İlk sufiler, yola "Sufi" olmak için çıkmış insanlar değil, güzel müslüman olma cehdiyle çıkmış insanlar. Sufilik zaman içinde gelen bir dış tanımlamadır.

Gerçeğin çağrısı şudur: İşte İslâm. İşte insanlık. İşte onun kutlu önderi-kutlu örneği. İşte İslâm'ı güzel yaşayan Allah dostları. "Allah'la birlikteliği idrak" bilinciyle donanmış bir insan, bir Müslüman olma sınavı herkesin önündedir. Sufi'nin çabası, Hazreti Muhammed'in çizgisini, insanlığını, ya da O'ndan sonra gelen Allah dostlarının çizgisini çağımıza taşıma gayretidir.
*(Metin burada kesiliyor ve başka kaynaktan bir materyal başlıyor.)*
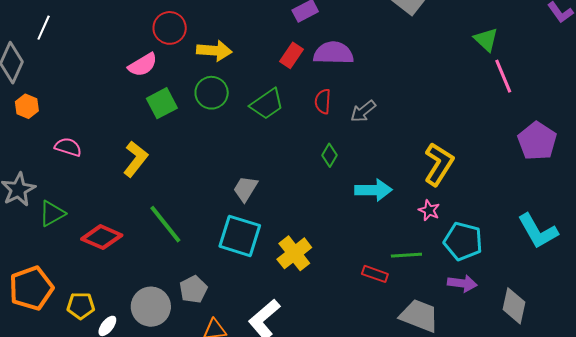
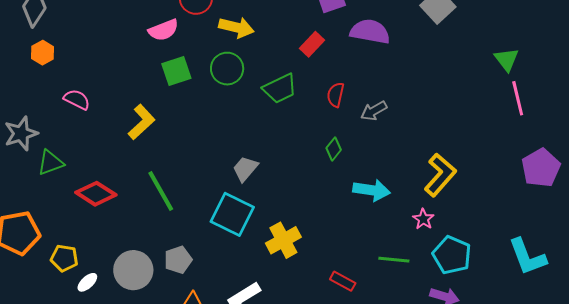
purple semicircle: (333, 53) -> (370, 32), moved
red rectangle: (375, 274) -> (343, 281), moved

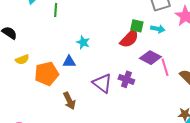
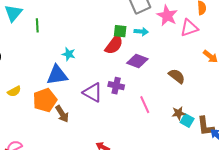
yellow semicircle: (22, 59) -> (14, 91), moved
blue triangle: (69, 62) -> (57, 75), size x1.6
pink line: (165, 67) -> (145, 105), moved
orange pentagon: (47, 74) -> (45, 100), moved

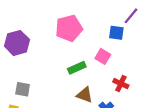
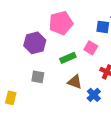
purple hexagon: (17, 43) -> (35, 43), moved
gray square: (23, 89) -> (38, 77), moved

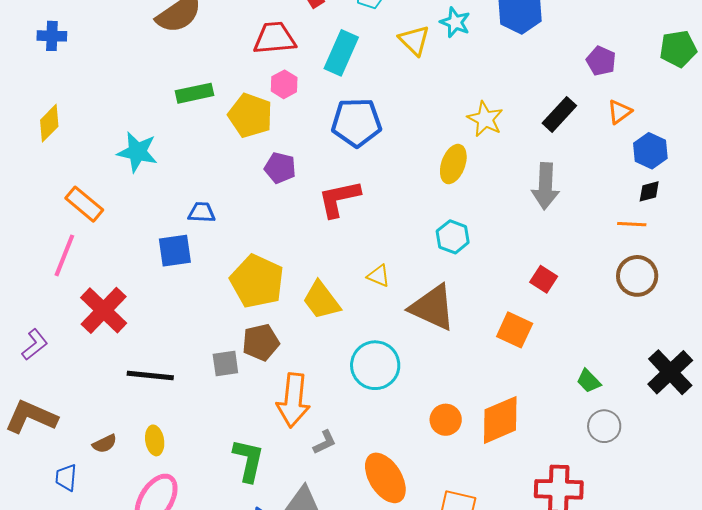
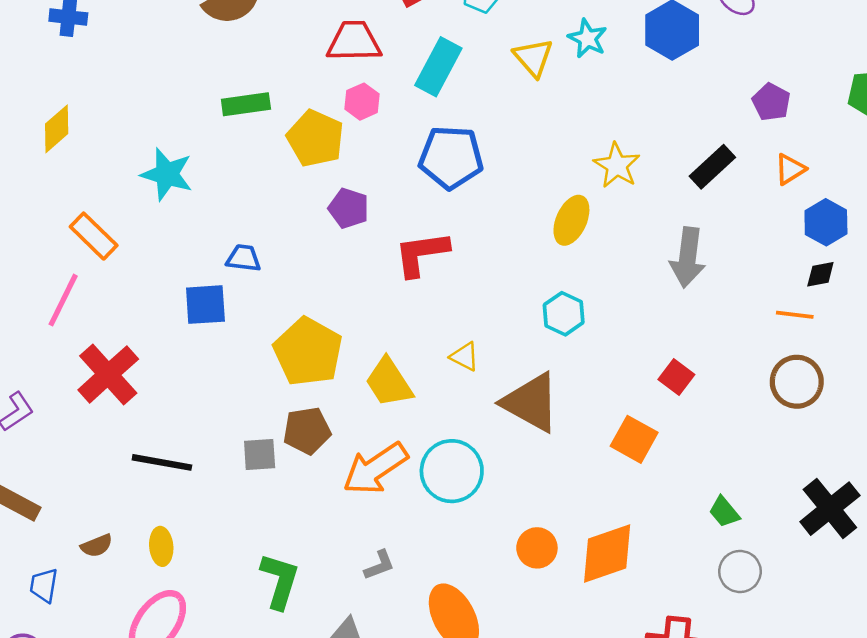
orange arrow: (293, 400) -> (375, 469), moved, turned 46

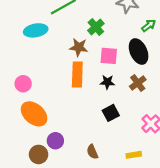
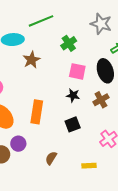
brown star: (79, 47) -> (31, 60), moved, turned 30
orange rectangle: (77, 74) -> (37, 112), moved
brown semicircle: (92, 152) -> (51, 158), turned 48

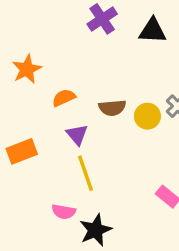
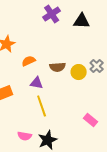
purple triangle: (77, 135) -> (37, 83), turned -40
pink semicircle: (64, 212) -> (25, 136), moved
Mevlânâ'yı, Yunus'u, Şah Nakşbend'i çoğaltma çabasıdır. Bir güzel Müslüman olma sevdasıdır. Ve o sevda ulaştığı her yüreği diriltir. Sufilik, dünya maceramızdaki yürek sınavının farkında olmaktır.

Peki bu disiplin, yukardaki çerçevede işleyebiliyor mu? O apayrı bir konu.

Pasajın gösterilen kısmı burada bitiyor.